» **INFORMATION SUPPLIED**:
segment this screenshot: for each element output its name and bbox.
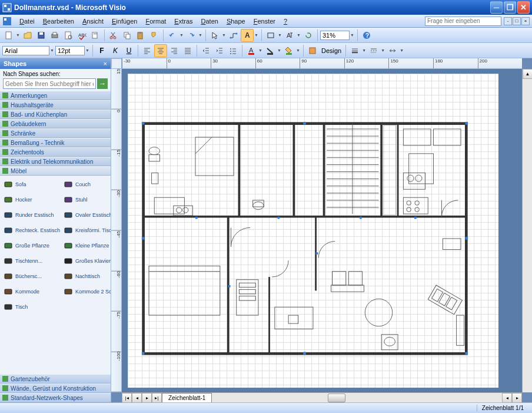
fontcolor-dropdown[interactable]: ▼ — [258, 48, 263, 52]
help-button[interactable]: ? — [360, 29, 373, 42]
stencil-bar[interactable]: Wände, Gerüst und Konstruktion — [0, 384, 111, 393]
font-size-input[interactable] — [55, 46, 85, 55]
save-button[interactable] — [35, 29, 48, 42]
help-search-input[interactable] — [425, 16, 501, 26]
shape-item[interactable]: Tisch — [2, 300, 61, 314]
shape-item[interactable]: Kommode 2 Schubl. — [62, 285, 111, 299]
linecolor-dropdown[interactable]: ▼ — [277, 48, 282, 52]
line-color-button[interactable] — [264, 44, 277, 57]
stencil-bar[interactable]: Gartenzubehör — [0, 374, 111, 384]
mdi-restore-button[interactable]: □ — [513, 17, 521, 25]
lineweight-dropdown[interactable]: ▼ — [362, 48, 367, 52]
print-button[interactable] — [48, 29, 61, 42]
shape-item[interactable]: Tischtenn... — [2, 254, 61, 268]
rectangle-tool-button[interactable] — [264, 29, 277, 42]
shape-dropdown[interactable]: ▼ — [278, 33, 282, 37]
text-block-button[interactable]: A — [283, 29, 296, 42]
underline-button[interactable]: U — [122, 44, 135, 57]
pointer-tool-button[interactable] — [208, 29, 221, 42]
align-justify-button[interactable] — [181, 44, 194, 57]
shape-item[interactable]: Großes Klavier — [62, 254, 111, 268]
first-page-button[interactable]: |◂ — [122, 393, 132, 403]
shape-item[interactable]: Kommode — [2, 285, 61, 299]
connector-tool-button[interactable] — [227, 29, 240, 42]
new-dropdown[interactable]: ▼ — [16, 33, 21, 37]
decrease-indent-button[interactable] — [200, 44, 212, 57]
fontname-dropdown[interactable]: ▼ — [50, 48, 55, 52]
lineends-dropdown[interactable]: ▼ — [400, 48, 404, 52]
mdi-minimize-button[interactable]: - — [504, 17, 512, 25]
align-left-button[interactable] — [141, 44, 154, 57]
menu-fenster[interactable]: Fenster — [250, 16, 280, 26]
shape-item[interactable]: Hocker — [2, 193, 61, 207]
line-pattern-button[interactable] — [367, 44, 380, 57]
stencil-bar[interactable]: Haushaltsgeräte — [0, 100, 111, 110]
redo-dropdown[interactable]: ▼ — [198, 33, 203, 37]
bullets-button[interactable] — [227, 44, 240, 57]
shapes-search-go-button[interactable]: → — [97, 78, 108, 89]
copy-button[interactable] — [121, 29, 134, 42]
menu-einfügen[interactable]: Einfügen — [108, 16, 141, 26]
bold-button[interactable]: F — [95, 44, 108, 57]
shape-item[interactable]: Sofa — [2, 177, 61, 191]
shape-item[interactable]: Kleine Pflanze — [62, 239, 111, 253]
line-weight-button[interactable] — [348, 44, 361, 57]
zoom-dropdown[interactable]: ▼ — [350, 33, 355, 37]
fillcolor-dropdown[interactable]: ▼ — [296, 48, 301, 52]
shape-item[interactable]: Stuhl — [62, 193, 111, 207]
redo-button[interactable] — [185, 29, 198, 42]
research-button[interactable] — [89, 29, 102, 42]
increase-indent-button[interactable] — [213, 44, 226, 57]
menu-ansicht[interactable]: Ansicht — [78, 16, 108, 26]
menu-bearbeiten[interactable]: Bearbeiten — [39, 16, 78, 26]
floorplan-drawing[interactable] — [141, 121, 469, 356]
minimize-button[interactable]: ─ — [490, 1, 503, 14]
pointer-dropdown[interactable]: ▼ — [222, 33, 227, 37]
close-button[interactable]: ✕ — [517, 1, 530, 14]
stencil-bar[interactable]: Schränke — [0, 128, 111, 138]
scroll-up-button[interactable]: ▲ — [523, 69, 532, 79]
new-button[interactable] — [2, 29, 15, 42]
italic-button[interactable]: K — [109, 44, 122, 57]
drawing-canvas[interactable] — [122, 69, 522, 392]
cut-button[interactable] — [107, 29, 120, 42]
paste-button[interactable] — [134, 29, 147, 42]
last-page-button[interactable]: ▸| — [152, 393, 162, 403]
shape-item[interactable]: Nachttisch — [62, 269, 111, 283]
text-tool-button[interactable]: A — [241, 29, 254, 42]
fontsize-dropdown[interactable]: ▼ — [85, 48, 90, 52]
stencil-bar[interactable]: Bemaßung - Technik — [0, 138, 111, 147]
horizontal-scrollbar[interactable] — [212, 393, 502, 402]
shape-item[interactable]: Rechteck. Esstisch — [2, 223, 61, 237]
scroll-right-button[interactable]: ▸ — [512, 393, 522, 403]
shape-item[interactable]: Ovaler Esstisch — [62, 208, 111, 222]
align-center-button[interactable] — [154, 44, 167, 57]
stencil-bar[interactable]: Zeichentools — [0, 147, 111, 157]
stencil-bar[interactable]: Elektrik und Telekommunikation — [0, 157, 111, 166]
design-label[interactable]: Design — [320, 47, 343, 54]
shape-item[interactable]: Kreisförmi. Tisch — [62, 223, 111, 237]
ruler-corner[interactable] — [111, 58, 122, 69]
stencil-bar[interactable]: Möbel — [0, 166, 111, 176]
shapes-panel-close-button[interactable]: × — [104, 60, 107, 67]
undo-dropdown[interactable]: ▼ — [179, 33, 184, 37]
shape-item[interactable]: Couch — [62, 177, 111, 191]
stencil-bar[interactable]: Standard-Netzwerk-Shapes — [0, 393, 111, 402]
scroll-left-button[interactable]: ◂ — [502, 393, 512, 403]
open-button[interactable] — [21, 29, 34, 42]
page-tab[interactable]: Zeichenblatt-1 — [162, 393, 212, 402]
vertical-ruler[interactable]: 150-15-30-45-60-75-100 — [111, 69, 122, 392]
linepattern-dropdown[interactable]: ▼ — [381, 48, 385, 52]
font-color-button[interactable]: A — [245, 44, 258, 57]
shape-item[interactable]: Runder Esstisch — [2, 208, 61, 222]
shapes-search-input[interactable] — [3, 78, 96, 89]
prev-page-button[interactable]: ◂ — [132, 393, 142, 403]
textblock-dropdown[interactable]: ▼ — [297, 33, 301, 37]
align-right-button[interactable] — [168, 44, 181, 57]
horizontal-ruler[interactable]: -300306090120150180200 — [122, 58, 522, 69]
menu-extras[interactable]: Extras — [170, 16, 197, 26]
undo-button[interactable] — [166, 29, 179, 42]
vertical-scrollbar[interactable]: ▲ — [522, 69, 532, 392]
stencil-bar[interactable]: Gebäudekern — [0, 119, 111, 128]
menu-format[interactable]: Format — [141, 16, 170, 26]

» **EXERCISE BRIEF**: When pictures appear among the entries, skip them and copy all remaining text precisely.

» **WRITTEN SOLUTION**:
segment this screenshot: for each element output its name and bbox.
fontcolor-dropdown[interactable]: ▼ — [258, 48, 263, 52]
help-button[interactable]: ? — [360, 29, 373, 42]
stencil-bar[interactable]: Wände, Gerüst und Konstruktion — [0, 384, 111, 393]
font-size-input[interactable] — [55, 46, 85, 55]
save-button[interactable] — [35, 29, 48, 42]
help-search-input[interactable] — [425, 16, 501, 26]
shape-item[interactable]: Tisch — [2, 300, 61, 314]
shape-item[interactable]: Kommode 2 Schubl. — [62, 285, 111, 299]
linecolor-dropdown[interactable]: ▼ — [277, 48, 282, 52]
line-color-button[interactable] — [264, 44, 277, 57]
stencil-bar[interactable]: Gartenzubehör — [0, 374, 111, 384]
mdi-restore-button[interactable]: □ — [513, 17, 521, 25]
lineweight-dropdown[interactable]: ▼ — [362, 48, 367, 52]
print-button[interactable] — [48, 29, 61, 42]
shape-item[interactable]: Tischtenn... — [2, 254, 61, 268]
rectangle-tool-button[interactable] — [264, 29, 277, 42]
shape-dropdown[interactable]: ▼ — [278, 33, 282, 37]
text-block-button[interactable]: A — [283, 29, 296, 42]
underline-button[interactable]: U — [122, 44, 135, 57]
pointer-tool-button[interactable] — [208, 29, 221, 42]
align-justify-button[interactable] — [181, 44, 194, 57]
shape-item[interactable]: Großes Klavier — [62, 254, 111, 268]
first-page-button[interactable]: |◂ — [122, 393, 132, 403]
shape-item[interactable]: Kommode — [2, 285, 61, 299]
connector-tool-button[interactable] — [227, 29, 240, 42]
new-dropdown[interactable]: ▼ — [16, 33, 21, 37]
decrease-indent-button[interactable] — [200, 44, 212, 57]
fontname-dropdown[interactable]: ▼ — [50, 48, 55, 52]
lineends-dropdown[interactable]: ▼ — [400, 48, 404, 52]
mdi-minimize-button[interactable]: - — [504, 17, 512, 25]
align-left-button[interactable] — [141, 44, 154, 57]
menu-fenster[interactable]: Fenster — [250, 16, 280, 26]
shape-item[interactable]: Hocker — [2, 193, 61, 207]
line-pattern-button[interactable] — [367, 44, 380, 57]
stencil-bar[interactable]: Haushaltsgeräte — [0, 100, 111, 110]
redo-dropdown[interactable]: ▼ — [198, 33, 203, 37]
bullets-button[interactable] — [227, 44, 240, 57]
shapes-search-go-button[interactable]: → — [97, 78, 108, 89]
copy-button[interactable] — [121, 29, 134, 42]
menu-einfügen[interactable]: Einfügen — [108, 16, 141, 26]
bold-button[interactable]: F — [95, 44, 108, 57]
shape-item[interactable]: Sofa — [2, 177, 61, 191]
shape-item[interactable]: Kleine Pflanze — [62, 239, 111, 253]
line-weight-button[interactable] — [348, 44, 361, 57]
zoom-dropdown[interactable]: ▼ — [350, 33, 355, 37]
fillcolor-dropdown[interactable]: ▼ — [296, 48, 301, 52]
shape-item[interactable]: Stuhl — [62, 193, 111, 207]
redo-button[interactable] — [185, 29, 198, 42]
research-button[interactable] — [89, 29, 102, 42]
increase-indent-button[interactable] — [213, 44, 226, 57]
menu-ansicht[interactable]: Ansicht — [78, 16, 108, 26]
menu-bearbeiten[interactable]: Bearbeiten — [39, 16, 78, 26]
floorplan-drawing[interactable] — [141, 121, 469, 356]
minimize-button[interactable]: ─ — [490, 1, 503, 14]
pointer-dropdown[interactable]: ▼ — [222, 33, 227, 37]
close-button[interactable]: ✕ — [517, 1, 530, 14]
stencil-bar[interactable]: Schränke — [0, 128, 111, 138]
scroll-up-button[interactable]: ▲ — [523, 69, 532, 79]
new-button[interactable] — [2, 29, 15, 42]
italic-button[interactable]: K — [109, 44, 122, 57]
drawing-canvas[interactable] — [122, 69, 522, 392]
cut-button[interactable] — [107, 29, 120, 42]
paste-button[interactable] — [134, 29, 147, 42]
last-page-button[interactable]: ▸| — [152, 393, 162, 403]
shape-item[interactable]: Nachttisch — [62, 269, 111, 283]
text-tool-button[interactable]: A — [241, 29, 254, 42]
fontsize-dropdown[interactable]: ▼ — [85, 48, 90, 52]
stencil-bar[interactable]: Bemaßung - Technik — [0, 138, 111, 147]
horizontal-scrollbar[interactable] — [212, 393, 502, 402]
shape-item[interactable]: Rechteck. Esstisch — [2, 223, 61, 237]
scroll-right-button[interactable]: ▸ — [512, 393, 522, 403]
shape-item[interactable]: Ovaler Esstisch — [62, 208, 111, 222]
align-center-button[interactable] — [154, 44, 167, 57]
stencil-bar[interactable]: Zeichentools — [0, 147, 111, 157]
stencil-bar[interactable]: Elektrik und Telekommunikation — [0, 157, 111, 166]
design-label[interactable]: Design — [320, 47, 343, 54]
shape-item[interactable]: Kreisförmi. Tisch — [62, 223, 111, 237]
ruler-corner[interactable] — [111, 58, 122, 69]
stencil-bar[interactable]: Möbel — [0, 166, 111, 176]
shapes-panel-close-button[interactable]: × — [104, 60, 107, 67]
undo-dropdown[interactable]: ▼ — [179, 33, 184, 37]
shape-item[interactable]: Couch — [62, 177, 111, 191]
stencil-bar[interactable]: Standard-Netzwerk-Shapes — [0, 393, 111, 402]
scroll-left-button[interactable]: ◂ — [502, 393, 512, 403]
open-button[interactable] — [21, 29, 34, 42]
page-tab[interactable]: Zeichenblatt-1 — [162, 393, 212, 402]
vertical-ruler[interactable]: 150-15-30-45-60-75-100 — [111, 69, 122, 392]
linepattern-dropdown[interactable]: ▼ — [381, 48, 385, 52]
font-color-button[interactable]: A — [245, 44, 258, 57]
shape-item[interactable]: Runder Esstisch — [2, 208, 61, 222]
shapes-search-input[interactable] — [3, 78, 96, 89]
prev-page-button[interactable]: ◂ — [132, 393, 142, 403]
textblock-dropdown[interactable]: ▼ — [297, 33, 301, 37]
align-right-button[interactable] — [168, 44, 181, 57]
horizontal-ruler[interactable]: -300306090120150180200 — [122, 58, 522, 69]
menu-extras[interactable]: Extras — [170, 16, 197, 26]
undo-button[interactable] — [166, 29, 179, 42]
vertical-scrollbar[interactable]: ▲ — [522, 69, 532, 392]
stencil-bar[interactable]: Gebäudekern — [0, 119, 111, 128]
menu-format[interactable]: Format — [141, 16, 170, 26]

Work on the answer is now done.